Lalu aku beralih pada Lee. Dia menyalamiku. Lee sangat tampan. Mirip Chuck. Hidungnya mancung, dan kulitnya putih bersih. Biar pun mengenakan baju seadanya, tidak merusak ketampanannya. Tampaknya mereka masih prihatin. Orang China selalu begitu, kalau belum sukses hidup mereka sederhana. Mereka tidak peduli penampilan, yang penting kerja keras.

“Kelas berapa kamu, Lee?”

“Kelas satu SMP, Te,”

“Siip!” aku mengankat jempol padanya.

Kami bertiga, aku, Ling dan Sam masuk ke dalam. Di belakang toko kelontong itu, mereka berempat tinggal. Sebuah rumah lama yang kokoh. Pasti mahal. Kami duduk di ruang tamu, yang hanya memiliki tiga kursi dan sebuah meja sederhana.
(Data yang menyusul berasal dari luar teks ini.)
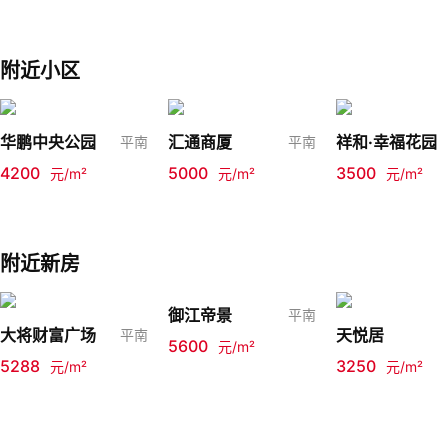
附近小区
华鹏中央公园
汇通商厦
祥和·幸福花园
平南
平南
4200
5000
3500
元/m²
元/m²
元/m²
附近新房
御江帝景
平南
大将财富广场
天悦居
平南
5600
元/m²
5288
3250
元/m²
元/m²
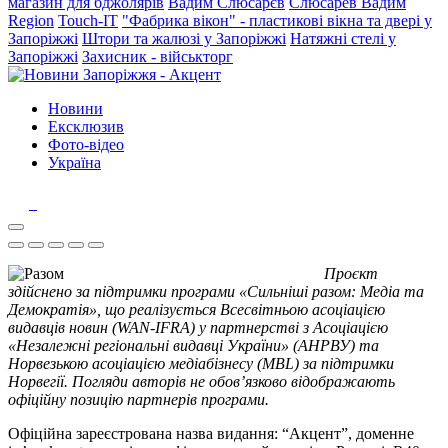
магазин для бджолярів
Вадим Слюсарєв
Слюсарев Вадим
Region
Touch-IT
"Фабрика вікон" - пластикові вікна та двері у
Запоріжжі
Штори та жалюзі у Запоріжжі
Натяжні стелі у
Запоріжжі
Захисник - військторг
Новини
Ексклюзив
Фото-відео
Україна
Проєкт
здійснено за підтримки програми «Сильніші разом: Медіа та
Демократія», що реалізується Всесвітньою асоціацією
видавців новин (WAN-IFRA) у партнерстві з Асоціацією
«Незалежні регіональні видавці України» (АНРВУ) та
Норвезькою асоціацією медіабізнесу (MBL) за підтримки
Норвегії. Погляди авторів не обов’язково відображають
офіційну позицію партнерів програми.
Офіційна зареєстрована назва видання: “Акцент”, доменне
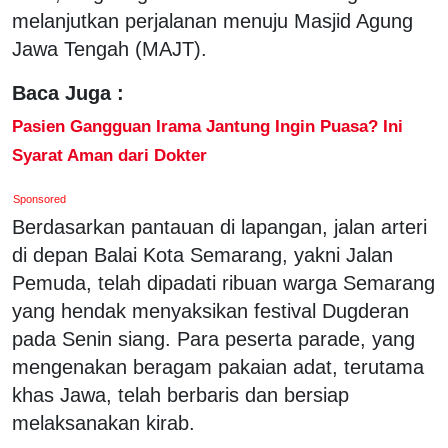
melanjutkan perjalanan menuju Masjid Agung
Jawa Tengah (MAJT).
Baca Juga :
Pasien Gangguan Irama Jantung Ingin Puasa? Ini
Syarat Aman dari Dokter
Sponsored
Berdasarkan pantauan di lapangan, jalan arteri
di depan Balai Kota Semarang, yakni Jalan
Pemuda, telah dipadati ribuan warga Semarang
yang hendak menyaksikan festival Dugderan
pada Senin siang. Para peserta parade, yang
mengenakan beragam pakaian adat, terutama
khas Jawa, telah berbaris dan bersiap
melaksanakan kirab.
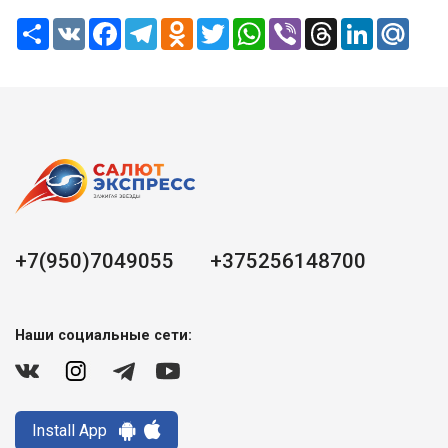
Share
VK
Facebook
Telegram
Odnoklassniki
Twitter
WhatsApp
Viber
Threads
LinkedIn
Mail.
+7(950)7049055
+375256148700
Наши социальные сети:
Install App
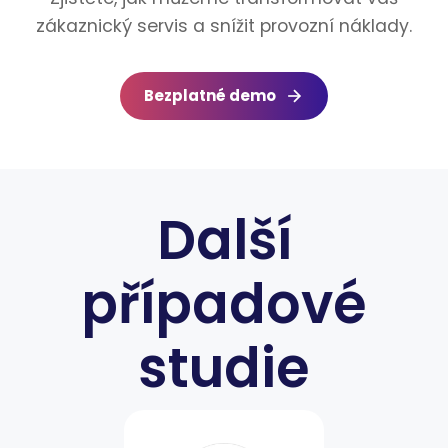
zákaznický servis a snížit provozní náklady.
Bezplatné demo
Další
případové
studie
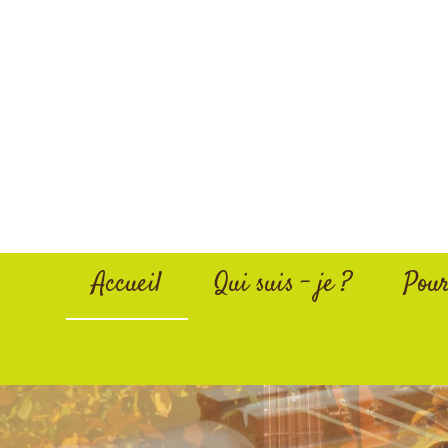
Accueil
Qui suis - je ?
Pour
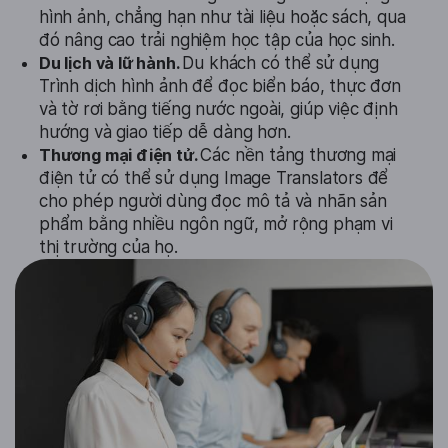
hình ảnh, chẳng hạn như tài liệu hoặc sách, qua
đó nâng cao trải nghiệm học tập của học sinh.
Du lịch và lữ hành.
Du khách có thể sử dụng
Trình dịch hình ảnh để đọc biển báo, thực đơn
và tờ rơi bằng tiếng nước ngoài, giúp việc định
hướng và giao tiếp dễ dàng hơn.
Thương mại điện tử.
Các nền tảng thương mại
điện tử có thể sử dụng Image Translators để
cho phép người dùng đọc mô tả và nhãn sản
phẩm bằng nhiều ngôn ngữ, mở rộng phạm vi
thị trường của họ.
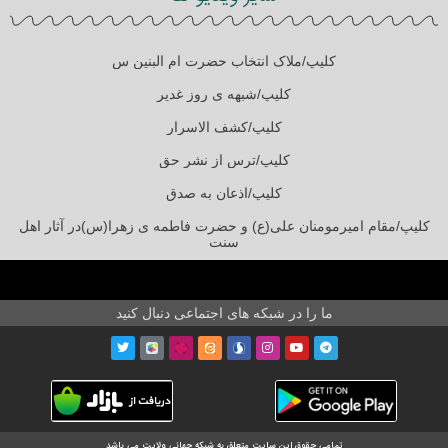
کلیپ/ملاک انتخاب حضرت ام البنین س
کلیپ/شبهه ی روز غدیر
کلیپ/کشف الاسرار
کلیپ/ترس از نشر حق
کلیپ/اذعان به صدق
کلیپ/مقام امیرمومنان علی(ع) و حضرت فاطمه ی زهرا(س)در آثار اهل
سنت
ما را در شبکه های اجتماعی دنبال کنید
تمامی حقوق این سایت متعلق به شبکه جهانی ولایت می باشد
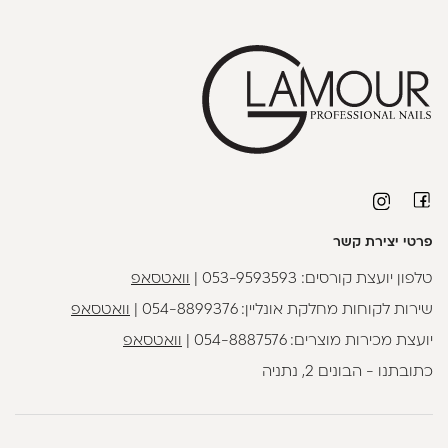
פרטי יצירת קשר
טלפון יועצת קורסים:
053-9593593
|
וואטסאפ
שירות לקוחות מחלקת אונליין:
054-8899376
|
וואטסאפ
יועצת מכירות מוצרים:
054-8887576
|
וואטסאפ
כתובתנו - הבונים 2, נתניה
“Lee masuk siang, jadi kalau pagi membantu, omanya jaga toko, sementara aku mengurus Sammy. Nanti siang, setelah makan siang, ganti aku yang jaga toko, Mami istirahat,” katanya.

“Kau hebat,” pujiku.

“Ini baru berjalan setahun, sebelumnya aku hanya terkapar di kamar. Lalu ada yang menjual toko ini. Aku pun memutuskan untuk menjual rumah lama di perumahan itu, dan membeli rumah ini serta memulai usaha baru, anak-anak tidak menentang. Kemudian aku meminta Mami tinggal dengan kami. Mamilah kekuatanku.”

“Kenapa kamu terpuruk, itu bukan kamu banget.”

“Karena aku mulai mencintai Chuck.”

“Oh Tuhan, Ling aku mengerti, pasti itu berat.”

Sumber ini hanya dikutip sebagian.